STI bucks regional trend and falls, Latest Business News - The New Paper

STI bucks regional trend and falls

This article is more than 12 months old

Financials weigh on index's performance, but advancers outpace decliners 188 to 177

Regional markets drummed positively to their own beat in a session that lacked market catalysts yesterday.

But the local market went the other way, closing lower, weighed down by financials.

Singapore's Straits Times Index (STI) closed at 3,165.32, down 5.45 points or 0.2 per cent. Elsewhere in Asia, China, Hong Kong, Japan, Malaysia and South Korea closed higher.

"Against the backdrop of a lack of reaction towards US President Donald Trump's words (on not being ready to make a trade deal with China) and the vacuum of leads, the local STI had largely waffled along," IG market strategist Pan Jingyi noted.

"It had also been a mixed bag between sectors with no clear indication of changes in risk sentiment despite Mr Trump's seeming threat of the potential for more tariffs on Chinese imports to come along."

In Singapore, trading volume clocked in at 929.37 million securities or 73 per cent of the daily average in the first four months of the year. Total turnover came to $1.74 billion, 70 per cent above the January-to-April daily average.

Singapore Exchange (SGX) market strategist Geoff Howie said the impact of the rebalancing of the MSCI Singapore Index accounted for much of the surge in turnover and trade value toward the end of the session.

Across the market, advancers outpaced decliners 188 to 177. The benchmark index had 12 of the STI's 30 components trading in the red.

Financials weighed on the STI's performance yesterday.

DBS Group Holdings closed 10 cents or 0.4 per cent lower at $24.96, OCBC Bank dropped five cents or 0.5 per cent to $10.94 while United Overseas Bank (UOB) pared gains from recent sessions to end at $24.31, down 39 cents or 1.6 per cent.

UOB's shares dipped as trading volume surged before the market closed, because of the rebalancing of the MSCI Singapore Index.


Meanwhile, shares in bourse operator SGX shed 20 cents or 2.6 per cent to close at $7.42.

US-listed Chinese e-commerce giant Alibaba is said to be considering a second listing in Hong Kong to raise US$20 billion (S$27.5 billion) from investors.

"The news is a likely reason for SGX shares being sold on Tuesday as investors may feel that Alibaba's presence will entice future tech companies to list in Hong Kong," UOB Kay Hian's vice-president of equities and financial products Brandon Leu suggested.

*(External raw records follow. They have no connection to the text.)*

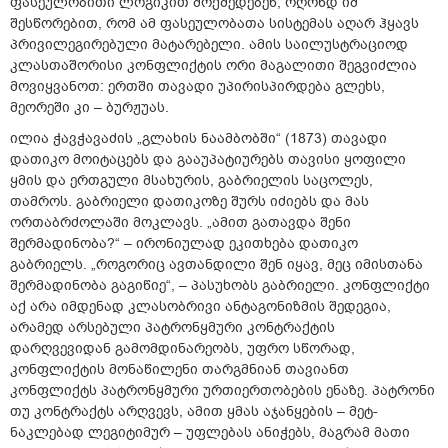
ფასეულობითი ლოგიკით მოქმედებენ, ოღონდ იმ
შესწორებით, რომ ამ ფასეულობათა სისტემას აღარ ჰყავს
პრივილეგირებული მატარებელი. ამის საილუსტრაციოდ
კლასთაშორისი კონფლიქტის ორი მაგალითი შეგვიძლია
მოვიყვანოთ: ერთში თავადი უპირისპირდება გლეხს,
მეორეში კი – ბურჟუას.
ილია ჭავჭავაძის „გლახის ნაამბობში“ (1873) თავადი
დათიკო მოიტაცებს და გააუპატიურებს თავისი ყოფილი
ყმის და ერთგული მსახურის, გაბრიელის საცოლეს,
თამროს. გაბრიელი დათიკოზე შურს იძიებს და მას
ორთაბრძოლაში მოკლავს. „ამით გათავდა შენი
შერმადინობა?“ – ირონიულად ეკითხება დათიკო
გაბრიელს. „როგორიც ავთანდილი შენ იყავ, მეც იმისთანა
შერმადინობა გაგიწიე“, – პასუხობს გაბრიელი. კონფლიქტი
აქ არა იმდენად კლასობრივი ანტაგონიზმის შედეგია,
არამედ არსებული პატრონყმური კონტრაქტის
დარღვევიდან გამომდინარეობს, უფრო სწორად,
კონფლიქტის მონაწილენი თარგმნიან თავიანთ
კონფლიქტს პატრონყმური ურთიერთობების ენაზე. პატრონი
თუ კონტრაქტს არღვევს, ამით ყმას აჯანყების – მეტ-
ნაკლებად ლეგიტიმურ – უფლებას ანიჭებს, მაგრამ მათი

Genting Singapore was the benchmark index's most traded stock, gaining one cent or 1.1 per cent to close at 89 cents with 27.2 million shares changing hands.

Traders noted the casino operator was oversold by investors since posting Q1 earnings on May 9.

That said, yesterday's share performance may have been supported by Asian markets rebounding and more awareness of the company confirming last Thursday its bid to develop Japan's integrated resort in Osaka.

Singapore-listed telcos saw their shares close in negative territory.

Singtel slid to finish two cents lower at $3.15 and StarHub also retreated two cents to end at $1.49.

On Monday, fellow mobile network operator M1, which was recently taken private, revealed it will replace its existing 19 mobile plans with one base plan each for SIM-only and handset bundles from yesterday.

M1's majority shareholder, Keppel Corp, closed six cents or one per cent higher at $6.16.

The usually thinly traded Sin Ghee Huat saw heavier than usual activity, thanks to married trades involving 9.85 million shares or 4.5 per cent of its outstanding share base at 23 cents.

The stainless steel product distributor closed 0.5 cent or 2.3 per cent down at 21.5 cents.